Adverse effects by symptoms

Further information on the adverse effects of vaccines can also be found on the pages on individual vaccines.
Vaccines A to Z

Not all events or symptoms occurring after vaccination are caused by the vaccination. Symptoms are often caused by some another factor.

Monitoring and evaluation of vaccine safety 

The monitoring of vaccine safety is strictly regulated. 

A vaccine will only be licensed for sale once its safety has been assessed by the drug regulatory authorities. Once a vaccine has been introduced, the authorities will monitor the safety of the vaccine and its possible adverse effects. 

National and international cooperation is carried out in the safety monitoring and assessment of adverse reactions. 

This cooperation involves

  • the authorities
  • vaccine marketing authorisation holders
  • national and international specialist organisations.

Individuals involved in detecting and reporting the adverse effects also include 

  • doctors
  • vaccine providers
  • pharmacy staff i.e. pharmacists and dispensing chemists
  • vaccinated people.

Reporting the adverse effects of vaccination 

The most common adverse reactions are already identified in vaccine trials before a vaccine is licenced for sale. Safety monitoring is important, as the rarest adverse effects will only become apparent once the vaccine has been widely used.
Pharmaceutical safety and information (Fimea)

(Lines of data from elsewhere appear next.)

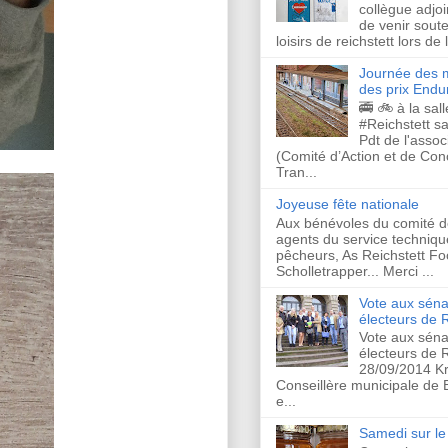
collègue adjo
de venir soute
loisirs de reichstett lors de
Journée des m
des prix Endu
🚎 🚲 à la sal
#Reichstett s
Pdt de l'asso
(Comité d’Action et de Co
Tran...
Joyeuse fête nationale
Aux bénévoles du comité d
agents du service techniqu
pêcheurs, As Reichstett Foo
Scholletrapper... Merci ...
Vote aux séna
électeurs de R
Vote aux séna
électeurs de R
28/09/2014 Kr
Conseillère municipale de
e...
Samedi sur le 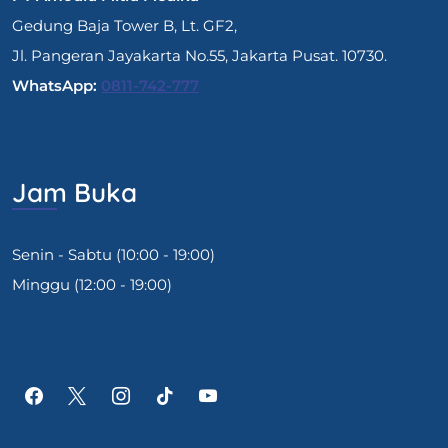
Gedung Baja Tower B, Lt. GF2,
Jl. Pangeran Jayakarta No.55, Jakarta Pusat. 10730.
WhatsApp:
0811-742-777
Jam Buka
Senin - Sabtu (10:00 - 19:00)
Minggu (12:00 - 19:00)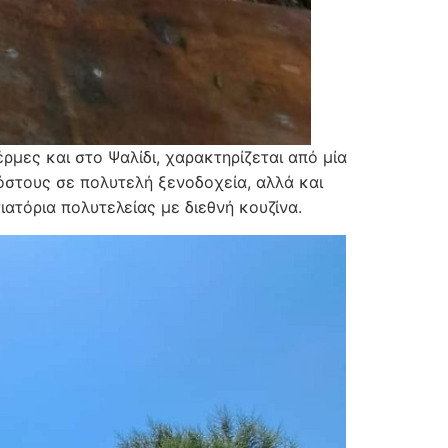
ρμες και στο Ψαλίδι, χαρακτηρίζεται από μία
στους σε πολυτελή ξενοδοχεία, αλλά και
ιατόρια πολυτελείας με διεθνή κουζίνα.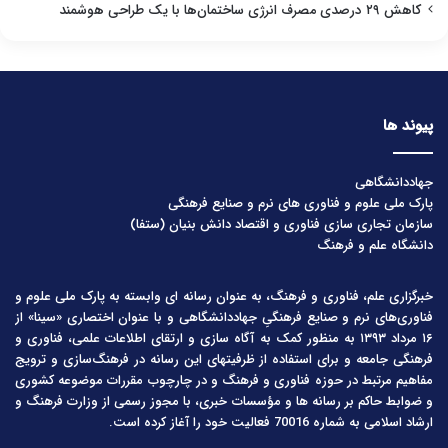
کاهش ۲۹ درصدی مصرف انرژی ساختمان‌ها با یک طراحی هوشمند
پیوند ها
جهاددانشگاهی
پارک ملی علوم و فناوری های نرم و صنایع فرهنگی
سازمان تجاری سازی فناوری و اقتصاد دانش بنیان (ستفا)
دانشگاه علم و فرهنگ
خبرگزاری علم، فناوری و فرهنگ، به عنوان رسانه ای وابسته به پارک ملی علوم و
فناوری‌های نرم و صنایع فرهنگیِ جهاددانشگاهی و با عنوان اختصاری «سینا» از
۱۶ مرداد ۱۳۹۳ به منظور کمک به آگاه سازی و ارتقای اطلاعات علمی، فناوری و
فرهنگی جامعه و برای استفاده از ظرفیتهای این رسانه در فرهنگ‌سازی و ترویج
مفاهیم مرتبط در حوزه فناوری و فرهنگ و در چارچوب مقررات موضوعه کشوری
و ضوابط حاکم بر رسانه ها و مؤسسات خبری، با مجوز رسمی از وزارت فرهنگ و
ارشاد اسلامی به شماره 70016 فعالیت خود را آغاز کرده است.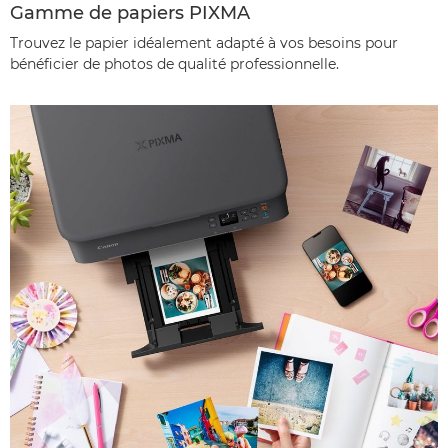
Gamme de papiers PIXMA
Trouvez le papier idéalement adapté à vos besoins pour
bénéficier de photos de qualité professionnelle.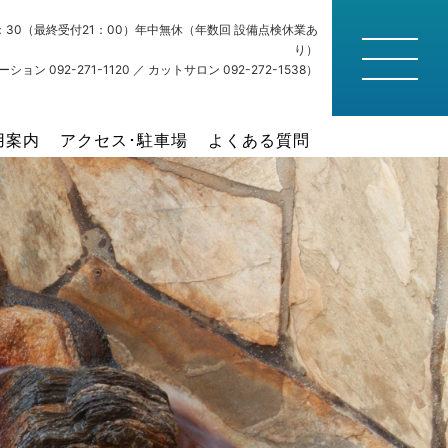
22：30（最終受付21：00）年中無休（年数回 設備点検休業あ
り）
ション 092-271-1120 ／ カットサロン 092-272-1538）
用案内
アクセス･駐車場
よくある質問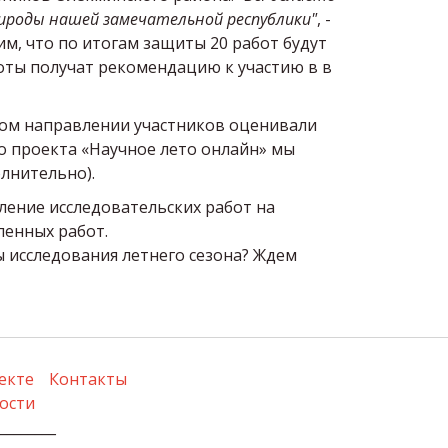
рироды нашей замечательной республики"
, -
м, что по итогам защиты 20 работ будут
оты получат рекомендацию к участию в в
дом направлении участников оценивали
о проекта «Научное лето онлайн» мы
олнительно).
ление исследовательских работ на
ленных работ.
ы исследования летнего сезона? Ждем
екте
Контакты
ости
________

Monitoring the safety of vaccinations in Finland

Finnish Medicines Agency Fimea is Finland’s pharmacovigilance authority.

Fimea maintains a national register of adverse drug effects to which reports filed on adverse drug reactions are stored. The register also includes reports of suspected or observed adverse effects to vaccinations. 

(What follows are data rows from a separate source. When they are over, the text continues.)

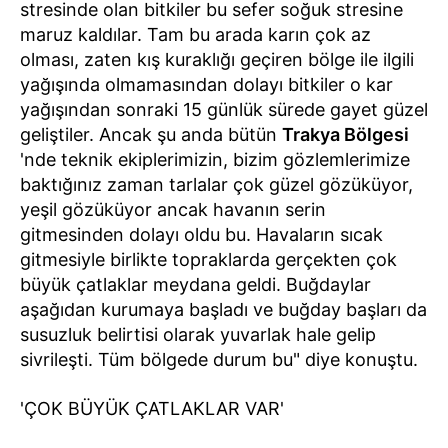
stresinde olan bitkiler bu sefer soğuk stresine
maruz kaldılar. Tam bu arada karın çok az
olması, zaten kış kuraklığı geçiren bölge ile ilgili
yağışında olmamasından dolayı bitkiler o kar
yağışından sonraki 15 günlük sürede gayet güzel
geliştiler. Ancak şu anda bütün
Trakya Bölgesi
'nde teknik ekiplerimizin, bizim gözlemlerimize
baktığınız zaman tarlalar çok güzel gözüküyor,
yeşil gözüküyor ancak havanın serin
gitmesinden dolayı oldu bu. Havaların sıcak
gitmesiyle birlikte topraklarda gerçekten çok
büyük çatlaklar meydana geldi. Buğdaylar
aşağıdan kurumaya başladı ve buğday başları da
susuzluk belirtisi olarak yuvarlak hale gelip
sivrileşti. Tüm bölgede durum bu" diye konuştu.
'ÇOK BÜYÜK ÇATLAKLAR VAR'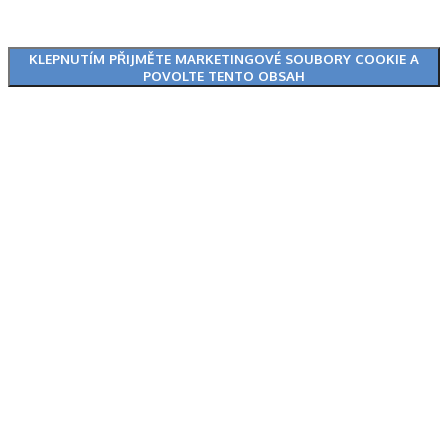
KLEPNUTÍM PŘIJMĚTE MARKETINGOVÉ SOUBORY COOKIE A
POVOLTE TENTO OBSAH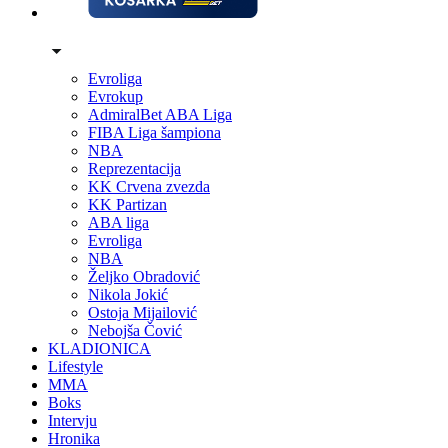
Evroliga
Evrokup
AdmiralBet ABA Liga
FIBA Liga šampiona
NBA
Reprezentacija
KK Crvena zvezda
KK Partizan
ABA liga
Evroliga
NBA
Željko Obradović
Nikola Jokić
Ostoja Mijailović
Nebojša Čović
KLADIONICA
Lifestyle
MMA
Boks
Intervju
Hronika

Fimea sends information about all the adverse reaction reports it receives to the European Medicines Agency EMA. EMA reports the adverse effects to the vaccine marketing authorisation holder and the World Health Organisation (WHO). The databases are searched for signals of any previously undetected adverse reactions. 

Any potential observations usually processed at the EU level. The pharmacovigilance authorities also process the data of the adverse effect reports in their periodic safety reviews, which assess the benefit–risk balance of the medicinal product. 

The Finnish Institute for Health and Welfare and Fimea cooperate in monitoring the safety of vaccines. The Finnish Institute for Health and Welfare is responsible for monitoring both the effectiveness and safety of the national vaccination programme and vaccinations. Fimea provides the Finnish Institute for Health and Welfare with information on the notifications of adverse reactions to vaccines and vaccinations. (Communicable Diseases Act 1227/2016)

The Finnish Institute for Health and Welfare also investigates adverse reactions using epidemiological methods, including register studies.